In tale scenario, i prezzi dei bond sono altresì influenzati dalla relazione tra acquirenti e venditori e dal tono ‘dovish’ o ‘hawkish’ della Federal Reserve. “Il motivo per il quale i tassi dei bond governativi sono rimasti bassi negli ultimi anni è che vi è stata un’enorme espansione dei bilanci delle banche centrali, che hanno giocato un ruolo fondamentale come acquirenti, comprando Titoli di Stato in modo incondizionato, senza avere vincoli di bilancio.
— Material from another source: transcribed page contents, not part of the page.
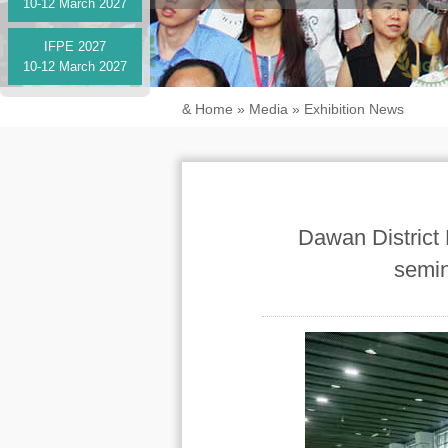
10-12 March 2027
IFPE 2027
10-12 March 2027
&
Home
»
Media
»
Exhibition News
Dawan District 
semin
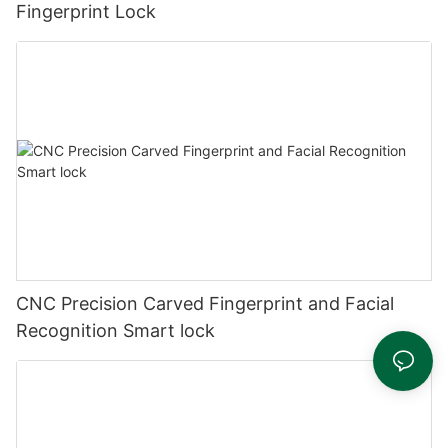
Fingerprint Lock
CNC Precision Carved Fingerprint and Facial
Recognition Smart lock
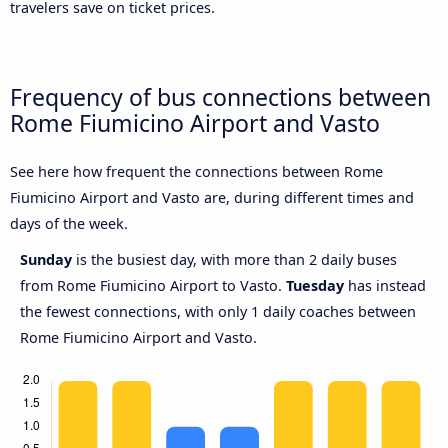
travelers save on ticket prices.
Frequency of bus connections between
Rome Fiumicino Airport and Vasto
See here how frequent the connections between Rome
Fiumicino Airport and Vasto are, during different times and
days of the week.
Sunday
is the busiest day, with more than 2 daily buses
from Rome Fiumicino Airport to Vasto.
Tuesday
has instead
the fewest connections, with only 1 daily coaches between
Rome Fiumicino Airport and Vasto.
Ora, invece, da un lato vi è un aumento dell’offerta, cioè delle emissioni da parte dei Governi; dall’altro, gli acquisti netti di asset da parte delle banche centrali sono in calo” – chiarisce Lanza.
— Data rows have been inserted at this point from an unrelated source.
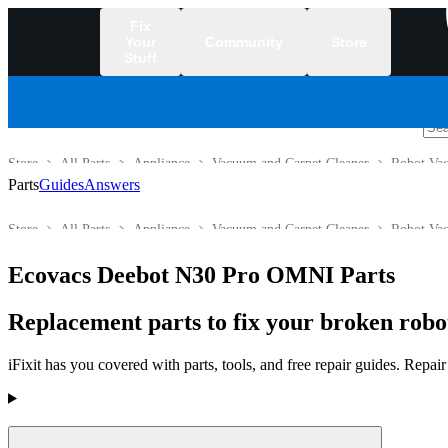
Fix
Your
Community
Store
Stuff
/
Store
All Parts
Appliance
Vacuum and Carpet Cleaner
Robot Va
Parts
Guides
Answers
Store
All Parts
Appliance
Vacuum and Carpet Cleaner
Robot Va
Ecovacs Deebot N30 Pro OMNI Parts
Replacement parts to fix your broken rob
iFixit has you covered with parts, tools, and free repair guides. Repa
Products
Proprio in virtù di tali ragioni, è lecito affermare che forse il quantitative tightening è già in corso con proporzioni più ampie delle aspettative, con effetti evidenti sui Titoli di Stato, il cui mercato non potrà più contare sull’acquisto continuativo da parte degli istituti centrali.

In virtù di ciò, è lecito attendersi un effetto più duraturo e negativo proprio in Europa, dove la BCE ha fatto largo shopping di Titoli di Stato per molto tempo, salvo poi ridurre il livello di acquisti da 60-70 miliardi di euro di acquisti mensili a 10 miliardi di euro. Inoltre, la BCE ha un mandato molto più restrittivo rispetto a quello della Federal Reserve, e il Presidente Mario Draghi, ideatore del recente QE, è oramai a fine mandato. Tutto questo dovrebbe portare a un incremento della rischiosità sui Titoli di Stato europei anche in virtù del nuovo regime legale dell’ESM (o ‘Fondo Salva Stati’), adesso pienamente operativo.

Per tali motivi l’analista sostiene che sia molto improbabile che la BCE decida effettivamente in invertire la propria marcia, seguendo il nuovo approccio della FED. Il mercato fa dunque male a riporre grandi aspettative su un nuovo programma di TLTRO che, se sperimentato, sarà comunque molto più modesto del passato.

Dunque, Hedge Invest ritiene che l’attuale mini-ciclo iniziato proprio in seguito all’inversione di marcia della Fed, sia già giunto al temine. È pertanto arrivato il momento di vendere? Forse si, considerato che le condizioni finanziarie globali sono tornate ad essere molto di supporto e le banche centrali potrebbero dunque essere tentate di riprendere i propri sforzi di normalizzazione.